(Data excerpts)
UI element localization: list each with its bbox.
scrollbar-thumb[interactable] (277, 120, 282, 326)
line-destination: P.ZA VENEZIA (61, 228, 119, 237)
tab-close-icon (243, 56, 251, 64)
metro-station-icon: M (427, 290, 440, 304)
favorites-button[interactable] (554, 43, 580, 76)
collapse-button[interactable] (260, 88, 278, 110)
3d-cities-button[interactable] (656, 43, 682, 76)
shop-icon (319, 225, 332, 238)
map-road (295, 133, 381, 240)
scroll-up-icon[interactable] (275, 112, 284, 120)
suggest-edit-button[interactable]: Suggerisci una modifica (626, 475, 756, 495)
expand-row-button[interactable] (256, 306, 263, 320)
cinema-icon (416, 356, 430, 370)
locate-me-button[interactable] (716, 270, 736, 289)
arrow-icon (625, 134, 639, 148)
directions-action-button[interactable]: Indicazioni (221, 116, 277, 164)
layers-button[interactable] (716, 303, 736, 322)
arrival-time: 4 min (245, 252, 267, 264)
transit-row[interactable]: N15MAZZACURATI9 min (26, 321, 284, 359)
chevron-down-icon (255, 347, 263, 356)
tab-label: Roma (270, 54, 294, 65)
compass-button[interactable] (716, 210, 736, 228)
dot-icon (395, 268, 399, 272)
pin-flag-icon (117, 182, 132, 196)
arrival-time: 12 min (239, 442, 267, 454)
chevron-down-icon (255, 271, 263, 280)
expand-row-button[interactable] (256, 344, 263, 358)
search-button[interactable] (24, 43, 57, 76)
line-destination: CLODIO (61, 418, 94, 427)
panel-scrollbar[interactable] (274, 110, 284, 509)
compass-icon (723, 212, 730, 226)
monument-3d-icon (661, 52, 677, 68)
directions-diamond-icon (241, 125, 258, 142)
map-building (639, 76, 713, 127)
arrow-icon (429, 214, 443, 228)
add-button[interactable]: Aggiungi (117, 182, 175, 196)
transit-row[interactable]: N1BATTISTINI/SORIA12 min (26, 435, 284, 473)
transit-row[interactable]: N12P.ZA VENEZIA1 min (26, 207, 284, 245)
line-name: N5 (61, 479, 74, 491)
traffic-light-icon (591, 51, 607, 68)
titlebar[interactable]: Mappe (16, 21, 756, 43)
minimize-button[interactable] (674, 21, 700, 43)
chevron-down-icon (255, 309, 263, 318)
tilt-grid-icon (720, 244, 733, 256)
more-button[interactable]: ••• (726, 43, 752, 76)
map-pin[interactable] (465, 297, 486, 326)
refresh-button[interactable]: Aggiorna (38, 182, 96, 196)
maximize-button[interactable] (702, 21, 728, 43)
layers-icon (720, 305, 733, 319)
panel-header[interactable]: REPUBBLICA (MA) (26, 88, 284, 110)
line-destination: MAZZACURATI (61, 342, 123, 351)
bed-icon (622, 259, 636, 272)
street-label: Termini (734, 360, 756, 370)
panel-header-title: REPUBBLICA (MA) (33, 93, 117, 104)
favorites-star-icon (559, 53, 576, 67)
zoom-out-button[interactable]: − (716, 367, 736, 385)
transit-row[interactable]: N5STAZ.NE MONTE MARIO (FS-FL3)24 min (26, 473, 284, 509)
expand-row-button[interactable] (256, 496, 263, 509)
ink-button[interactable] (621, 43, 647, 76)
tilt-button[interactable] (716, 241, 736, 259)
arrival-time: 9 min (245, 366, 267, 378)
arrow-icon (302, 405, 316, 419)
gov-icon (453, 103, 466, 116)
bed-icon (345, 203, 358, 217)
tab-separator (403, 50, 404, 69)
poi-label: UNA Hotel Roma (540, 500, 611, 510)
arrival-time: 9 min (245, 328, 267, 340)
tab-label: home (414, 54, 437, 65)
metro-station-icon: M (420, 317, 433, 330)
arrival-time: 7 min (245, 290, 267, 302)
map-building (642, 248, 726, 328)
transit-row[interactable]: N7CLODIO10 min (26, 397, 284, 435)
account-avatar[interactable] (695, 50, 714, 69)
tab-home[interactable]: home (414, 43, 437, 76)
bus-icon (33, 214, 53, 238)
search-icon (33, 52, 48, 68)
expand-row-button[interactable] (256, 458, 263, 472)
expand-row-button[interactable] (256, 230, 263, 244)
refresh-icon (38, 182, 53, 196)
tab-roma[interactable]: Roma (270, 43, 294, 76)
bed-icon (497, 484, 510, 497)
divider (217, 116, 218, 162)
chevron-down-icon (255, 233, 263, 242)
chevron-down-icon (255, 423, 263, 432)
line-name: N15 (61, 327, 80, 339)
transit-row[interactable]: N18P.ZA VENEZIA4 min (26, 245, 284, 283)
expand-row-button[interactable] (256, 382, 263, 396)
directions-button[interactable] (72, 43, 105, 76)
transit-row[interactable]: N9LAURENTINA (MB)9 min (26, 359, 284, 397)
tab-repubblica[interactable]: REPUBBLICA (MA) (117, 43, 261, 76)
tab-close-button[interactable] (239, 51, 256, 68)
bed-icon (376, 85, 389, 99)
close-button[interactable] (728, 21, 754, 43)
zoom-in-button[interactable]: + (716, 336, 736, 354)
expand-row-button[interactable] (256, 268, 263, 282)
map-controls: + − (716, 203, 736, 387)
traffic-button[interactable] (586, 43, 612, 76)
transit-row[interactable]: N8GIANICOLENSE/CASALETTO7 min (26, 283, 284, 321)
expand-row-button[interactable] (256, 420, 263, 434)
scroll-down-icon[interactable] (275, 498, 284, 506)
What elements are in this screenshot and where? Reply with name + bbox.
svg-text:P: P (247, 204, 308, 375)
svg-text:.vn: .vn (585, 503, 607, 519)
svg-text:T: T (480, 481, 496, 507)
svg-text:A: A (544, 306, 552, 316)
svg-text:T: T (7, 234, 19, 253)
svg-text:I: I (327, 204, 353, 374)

### What is being asked
Set down every entry again, word for word.

### Response to the task
UI element localization: list each with its bbox.
scrollbar-thumb[interactable] (277, 120, 282, 326)
line-destination: P.ZA VENEZIA (61, 228, 119, 237)
tab-close-icon (243, 56, 251, 64)
metro-station-icon: M (427, 290, 440, 304)
favorites-button[interactable] (554, 43, 580, 76)
collapse-button[interactable] (260, 88, 278, 110)
3d-cities-button[interactable] (656, 43, 682, 76)
shop-icon (319, 225, 332, 238)
map-road (295, 133, 381, 240)
scroll-up-icon[interactable] (275, 112, 284, 120)
suggest-edit-button[interactable]: Suggerisci una modifica (626, 475, 756, 495)
expand-row-button[interactable] (256, 306, 263, 320)
cinema-icon (416, 356, 430, 370)
locate-me-button[interactable] (716, 270, 736, 289)
arrow-icon (625, 134, 639, 148)
directions-action-button[interactable]: Indicazioni (221, 116, 277, 164)
layers-button[interactable] (716, 303, 736, 322)
arrival-time: 4 min (245, 252, 267, 264)
transit-row[interactable]: N15MAZZACURATI9 min (26, 321, 284, 359)
chevron-down-icon (255, 347, 263, 356)
tab-label: Roma (270, 54, 294, 65)
compass-button[interactable] (716, 210, 736, 228)
dot-icon (395, 268, 399, 272)
pin-flag-icon (117, 182, 132, 196)
arrival-time: 12 min (239, 442, 267, 454)
chevron-down-icon (255, 271, 263, 280)
expand-row-button[interactable] (256, 344, 263, 358)
search-button[interactable] (24, 43, 57, 76)
line-destination: CLODIO (61, 418, 94, 427)
panel-scrollbar[interactable] (274, 110, 284, 509)
compass-icon (723, 212, 730, 226)
monument-3d-icon (661, 52, 677, 68)
directions-diamond-icon (241, 125, 258, 142)
map-building (639, 76, 713, 127)
arrow-icon (429, 214, 443, 228)
add-button[interactable]: Aggiungi (117, 182, 175, 196)
transit-row[interactable]: N1BATTISTINI/SORIA12 min (26, 435, 284, 473)
transit-row[interactable]: N12P.ZA VENEZIA1 min (26, 207, 284, 245)
line-name: N5 (61, 479, 74, 491)
traffic-light-icon (591, 51, 607, 68)
titlebar[interactable]: Mappe (16, 21, 756, 43)
minimize-button[interactable] (674, 21, 700, 43)
chevron-down-icon (255, 309, 263, 318)
tilt-grid-icon (720, 244, 733, 256)
more-button[interactable]: ••• (726, 43, 752, 76)
map-pin[interactable] (465, 297, 486, 326)
refresh-button[interactable]: Aggiorna (38, 182, 96, 196)
maximize-button[interactable] (702, 21, 728, 43)
layers-icon (720, 305, 733, 319)
panel-header[interactable]: REPUBBLICA (MA) (26, 88, 284, 110)
line-destination: MAZZACURATI (61, 342, 123, 351)
bed-icon (622, 259, 636, 272)
street-label: Termini (734, 360, 756, 370)
panel-header-title: REPUBBLICA (MA) (33, 93, 117, 104)
favorites-star-icon (559, 53, 576, 67)
zoom-out-button[interactable]: − (716, 367, 736, 385)
transit-row[interactable]: N5STAZ.NE MONTE MARIO (FS-FL3)24 min (26, 473, 284, 509)
expand-row-button[interactable] (256, 496, 263, 509)
ink-button[interactable] (621, 43, 647, 76)
tilt-button[interactable] (716, 241, 736, 259)
arrival-time: 9 min (245, 366, 267, 378)
arrow-icon (302, 405, 316, 419)
gov-icon (453, 103, 466, 116)
bed-icon (345, 203, 358, 217)
tab-separator (403, 50, 404, 69)
poi-label: UNA Hotel Roma (540, 500, 611, 510)
arrival-time: 9 min (245, 328, 267, 340)
tab-label: home (414, 54, 437, 65)
metro-station-icon: M (420, 317, 433, 330)
arrival-time: 7 min (245, 290, 267, 302)
map-building (642, 248, 726, 328)
transit-row[interactable]: N7CLODIO10 min (26, 397, 284, 435)
account-avatar[interactable] (695, 50, 714, 69)
tab-home[interactable]: home (414, 43, 437, 76)
bus-icon (33, 214, 53, 238)
search-icon (33, 52, 48, 68)
expand-row-button[interactable] (256, 458, 263, 472)
expand-row-button[interactable] (256, 230, 263, 244)
refresh-icon (38, 182, 53, 196)
tab-roma[interactable]: Roma (270, 43, 294, 76)
bed-icon (497, 484, 510, 497)
divider (217, 116, 218, 162)
chevron-down-icon (255, 233, 263, 242)
chevron-down-icon (255, 423, 263, 432)
line-name: N15 (61, 327, 80, 339)
transit-row[interactable]: N18P.ZA VENEZIA4 min (26, 245, 284, 283)
expand-row-button[interactable] (256, 382, 263, 396)
directions-button[interactable] (72, 43, 105, 76)
transit-row[interactable]: N9LAURENTINA (MB)9 min (26, 359, 284, 397)
tab-repubblica[interactable]: REPUBBLICA (MA) (117, 43, 261, 76)
tab-close-button[interactable] (239, 51, 256, 68)
bed-icon (376, 85, 389, 99)
close-button[interactable] (728, 21, 754, 43)
zoom-in-button[interactable]: + (716, 336, 736, 354)
expand-row-button[interactable] (256, 268, 263, 282)
map-controls: + − (716, 203, 736, 387)
traffic-button[interactable] (586, 43, 612, 76)
transit-row[interactable]: N8GIANICOLENSE/CASALETTO7 min (26, 283, 284, 321)
expand-row-button[interactable] (256, 420, 263, 434)
scroll-down-icon[interactable] (275, 498, 284, 506)
What elements are in this screenshot and where? Reply with name + bbox.
svg-text:P: P (247, 204, 308, 375)
svg-text:.vn: .vn (585, 503, 607, 519)
svg-text:T: T (480, 481, 496, 507)
svg-text:A: A (544, 306, 552, 316)
svg-text:T: T (7, 234, 19, 253)
svg-text:I: I (327, 204, 353, 374)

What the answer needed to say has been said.